THERAPEUTIC CONTAINER
CONCLUSION
In my clinical practice of 23 years, many adolescents have shared their
private lives with me. In my personal life, my sixteen-year-old daughter,
Sasha, and her wonderfully alive friends have also taught me much about
this time called adolescence.
Adolescents present with concerns about their emotional health, as well
as interpersonal concerns. It is encouraging to witness their awareness and
motivation, which is manifested by their willingness to self-explore. An
existential-humanistic approach is applicable with many adolescent clients
who are searching for meaning and harmony in their lives. This therapeutic
orientation provides them with an opportunity to develop coping skills and
to enhance their capacity to participate fully in their lives. They have the
opportunity to recognize that taking responsibility for their lives means
taking responsibility for their happiness.

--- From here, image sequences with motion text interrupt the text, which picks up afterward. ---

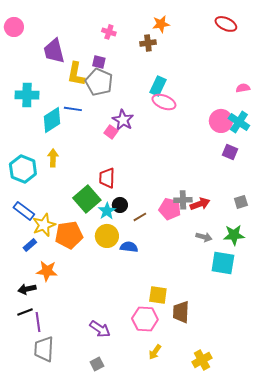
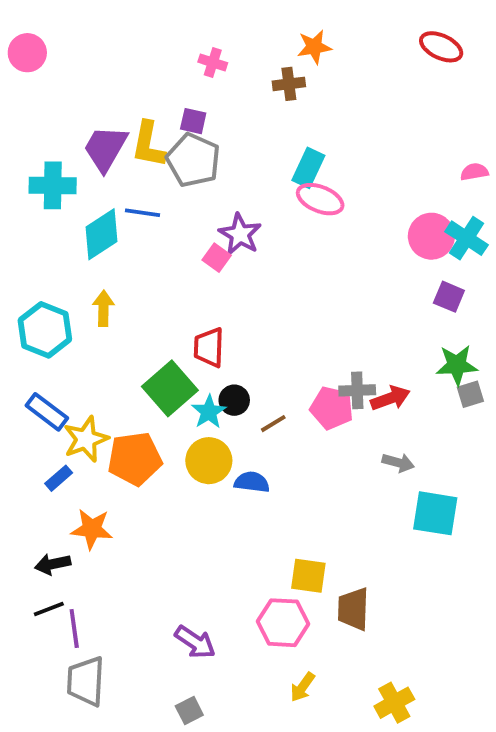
purple trapezoid: (54, 51) -> (105, 148), moved, turned 44
green star: (234, 235) -> (457, 365), moved

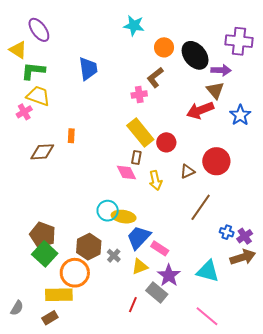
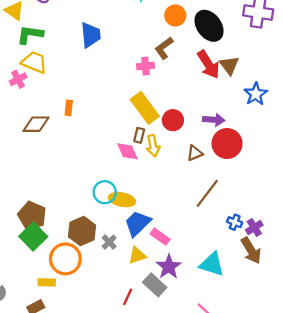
purple arrow: (221, 70) -> (214, 120), moved
red arrow: (200, 110) -> (208, 64), moved, turned -104
yellow arrow: (155, 180) -> (153, 146), moved
brown arrow: (243, 257) -> (251, 250), turned 75
yellow rectangle: (59, 295) -> (47, 282), size x0.6

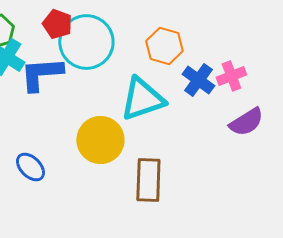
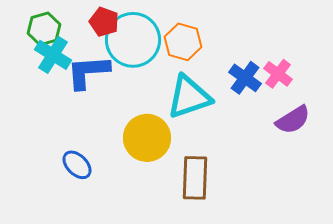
orange hexagon: (164, 46) -> (183, 42), moved
pink cross: (231, 76) -> (278, 74), turned -32

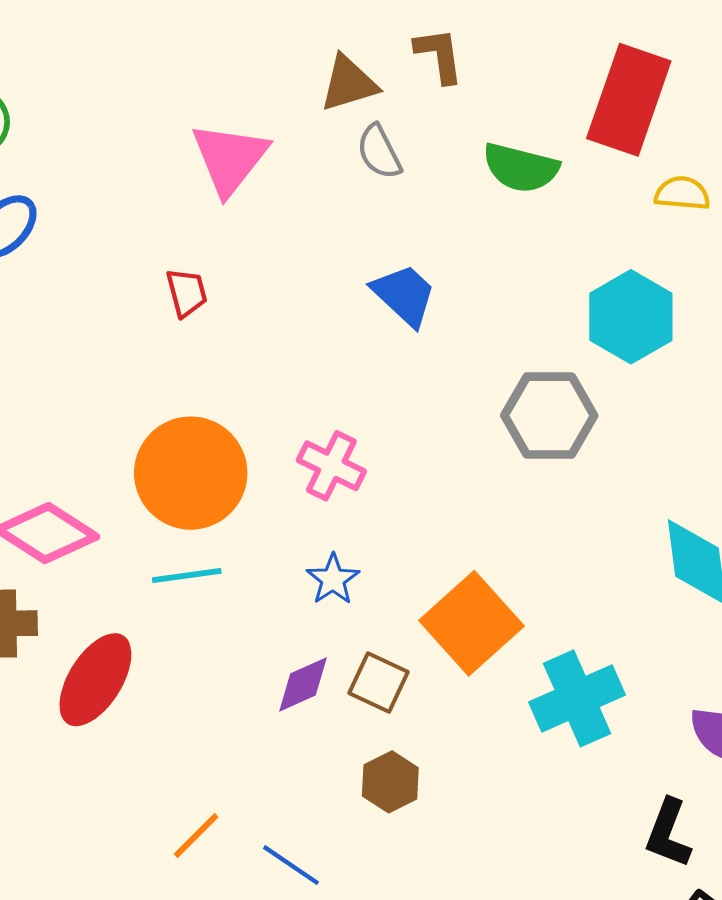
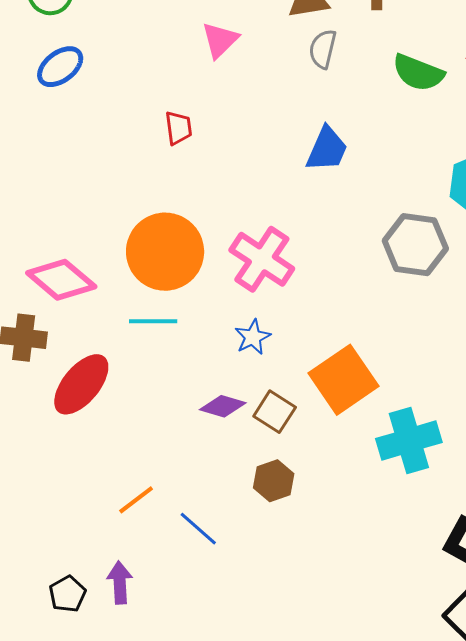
gray semicircle: (379, 152) -> (323, 49), turned 33
pink triangle: (230, 158) -> (220, 40), size x0.7
blue trapezoid: (404, 295) -> (327, 149), turned 63
pink cross: (331, 466) -> (262, 259), size x1.4
purple diamond: (303, 684) -> (223, 406), turned 33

A therapist who can listen to the adolescent client without judgment or
prejudice encourages self-acceptance. Many young people lack role models
or mentors who can teach them about their humanness. This means to
acknowledge the joy and sadness; attributes and fallibilities; the aloneness
and affinity of being human. The polarities of life are tension-producing
and can be more easily accepted once recognized.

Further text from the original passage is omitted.